La Commission européenne affirme depuis des années que la 5G va jouer un rôle central pour la transformation numérique de l’économie et de la société de l’Union européenne, et prévoit 225 milliards d’euros de chiffre d’affaires mondial en 2025 lié à cette technologie*.

La cybersécurité des réseaux 5G est donc un enjeu primordial, et le Conseil de l’Europe adopta le 22 mars 2019 les recommandations de la Commission européenne à ce sujet.

Parmi ces recommandations, il a été demandé à chaque État membre d’évaluer les risques nationaux de leur infrastructure 5G. Ces évaluations furent rendues en juillet, puis synthétisées dans le rapport d’évaluation coordonnée publié mercredi.

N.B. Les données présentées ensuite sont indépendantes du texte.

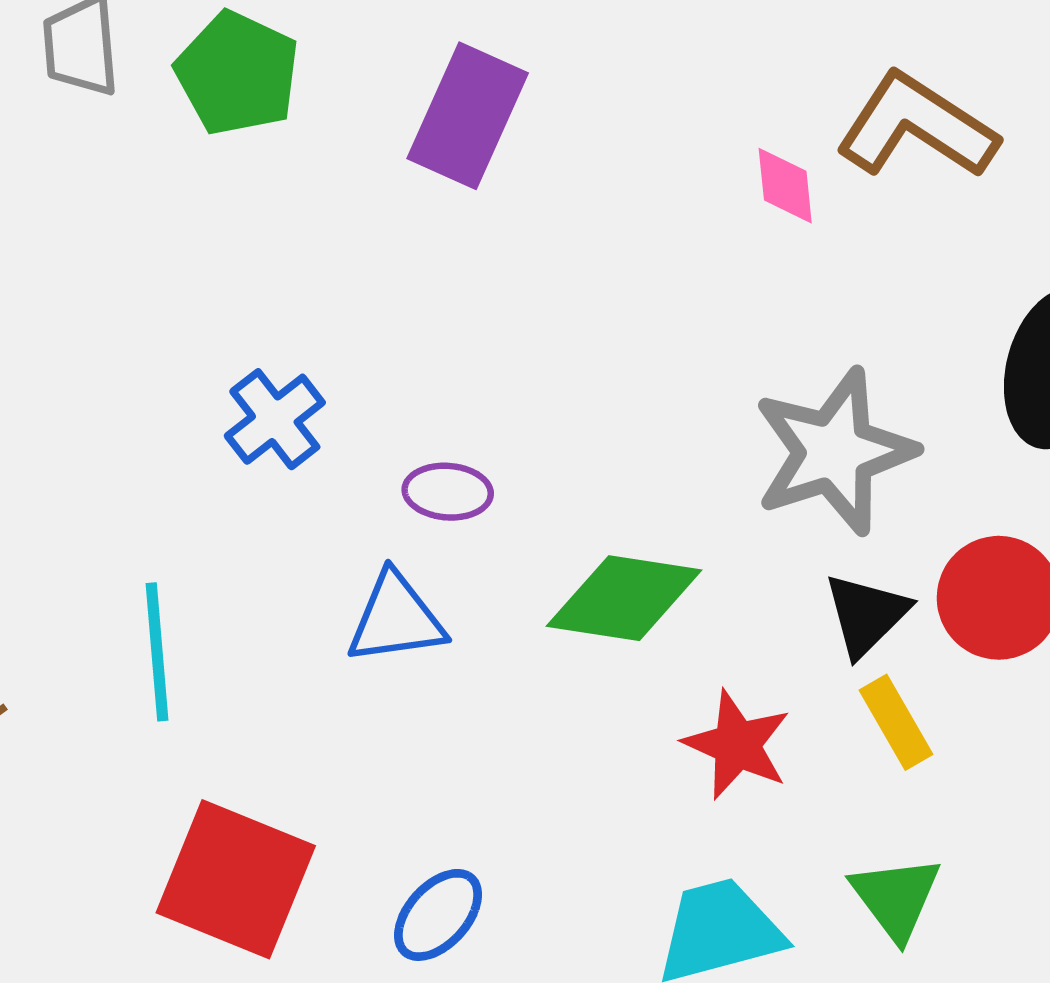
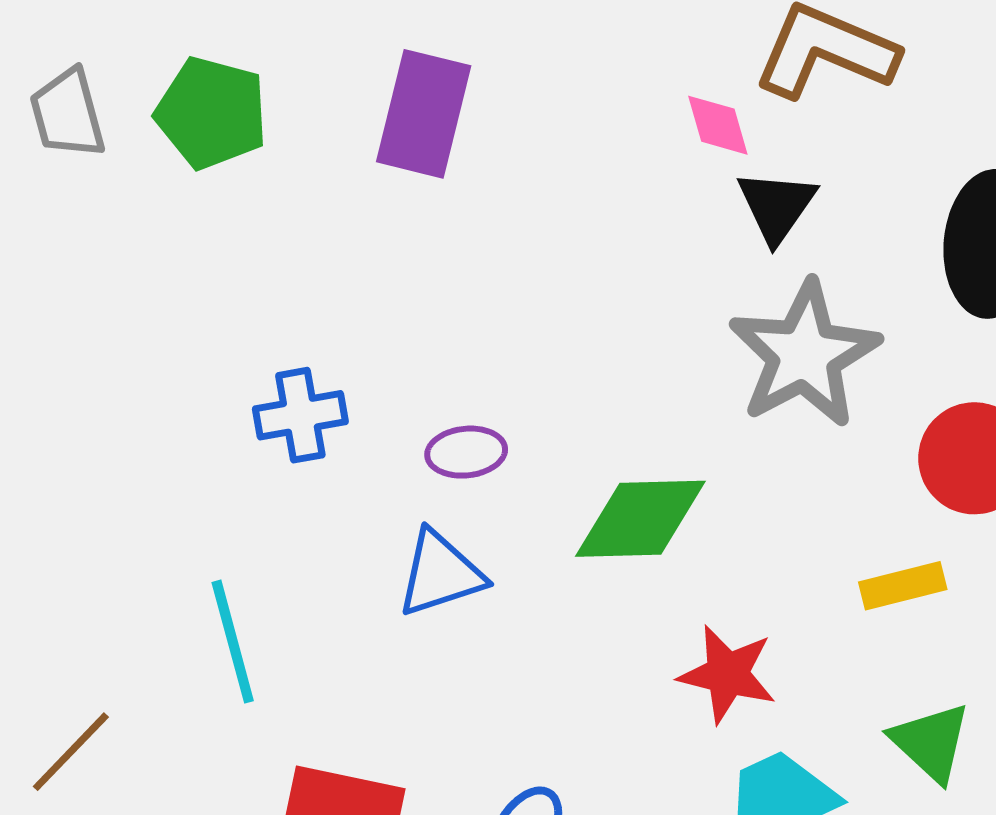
blue cross: (275, 419) -> (300, 415), turned 38
black triangle: (866, 615) -> (776, 206), moved
yellow rectangle: (896, 722) -> (903, 586), turned -64
red star: (737, 745) -> (727, 674), moved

Alors que la sécurité de la 5G est améliorée par rapport à celle de la 4G, le rapport présente les défis qui attendent les réseaux 5G :

  • Leur exposition aux attaques est accrue par la multiplication des points d’entrée et la dépendance toujours plus grande aux logiciels : on peut craindre par exemple l’insertion de portes dérobées par des acteurs malveillants dans les logiciels des fournisseurs qui ne disposent pas de processus de développement pour garantir la sécurité ;
  • Les opérateurs mobiles sont de plus en plus dépendants de leurs fournisseurs, et même souvent d’un unique fournisseur, ce qui aggrave à la fois l’incidence potentielle des vulnérabilités de sécurité, d’une interruption d’approvisionnement ou d’une défaillance commerciale ;
  • En plus de la menace sur la confidentialité et la vie privée, des menaces pèsent sur la disponibilité et l’intégrité des réseaux ;
  • Certains équipements ou fonctions de réseau deviennent plus sensibles, notamment les stations de base et les fonctions clés de gestion technique des réseaux.

L’agence européenne pour la cybersécurité finalise l’inventaire des menaces liées aux réseaux 5G, et examine plus en détail les aspects techniques abordés dans le rapport.

Le groupe de coopération va convenir d’une « boîte à outils » de mesures d’atténuation avant la fin de l’année.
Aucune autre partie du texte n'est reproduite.